17.11.11

Cuando cae la noche.

Una noche más salí a la calle con el particular sigilo que siempre me había caracterizado, aunque me entristecía (y mucho) decir, que no era un sigilo del que yo fuera artífice. Era un sigilo del que los demás me hacían propietaria ignorando mi presencia, sufriendo de sordera cuando hablaba o helando sus corazones cuando yo necesitaba un hombro en el que derramar mis lágrimas. Ni que decir tiene, que me había endurecido y ya apenas lloraba o requería de la compañía de otros.

Pero unas cuantas noches al mes, no sabría decir exactamente la cantidad, una sombra me esperaba en la esquina de la calle del portal en el que yo solía instalarme para no pasar demasiado frío en invierno. La oscuridad de la noche le proporcionaba un dulce anonimato (¡casi tan dulce como su voz!) y hacía del brillo de sus ojos algo felino cuando la luna se dejaba ver en lo alto de aquella maraña negra llamada Universo. 

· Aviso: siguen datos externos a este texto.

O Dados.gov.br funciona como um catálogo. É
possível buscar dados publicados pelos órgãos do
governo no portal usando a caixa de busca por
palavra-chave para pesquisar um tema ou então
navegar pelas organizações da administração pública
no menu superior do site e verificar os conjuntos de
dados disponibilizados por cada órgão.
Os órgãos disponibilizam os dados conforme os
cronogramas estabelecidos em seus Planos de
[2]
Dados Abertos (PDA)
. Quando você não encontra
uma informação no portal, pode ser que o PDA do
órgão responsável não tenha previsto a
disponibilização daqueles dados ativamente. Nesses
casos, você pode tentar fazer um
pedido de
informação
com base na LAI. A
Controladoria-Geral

Mientras la ciudad dormía, nosotros compartíamos sueños de cristal de esos que sueltan frágiles destellos cuando sólo las estrellas están mirando. Nuestros susurros se intercalaban con la brisa jugueteando con nuestras palabras a su paso. Y nuestras risas... nuestras risas volaban libres en todas direcciones, llenas de vida, de ganas, de ilusión, de amor...

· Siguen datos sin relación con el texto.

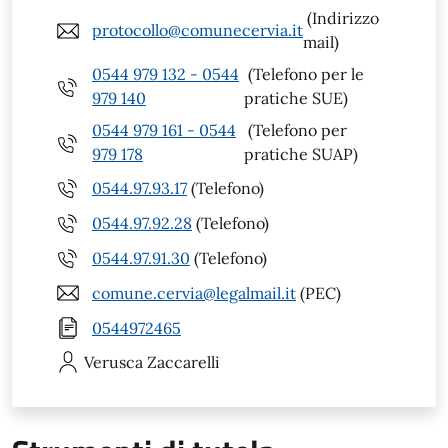
(Indirizzo
protocollo@comunecervia.it
mail)
0544 979 132 - 0544
(Telefono per le
979 140
pratiche SUE)
0544 979 161 - 0544
(Telefono per
979 178
pratiche SUAP)
0544.97.93.17
(Telefono)
0544.97.92.28
(Telefono)
0544.97.91.30
(Telefono)
comune.cervia@legalmail.it
(PEC)
0544972465
Verusca
Zaccarelli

Son esas noches las únicas que valen algo para mí. Las únicas en las que siento algo distinto de la indiferencia o el dolor. Son esas noches las que me hablan de lo que nadie me habló: la felicidad. Y son esas noches las que me afirman y reafirman que jamás encontraré a nadie por quien pudiera dar la vida como lo haría por ese muchacho escondido entre sombras que siente, ríe y ama del mismo modo que yo.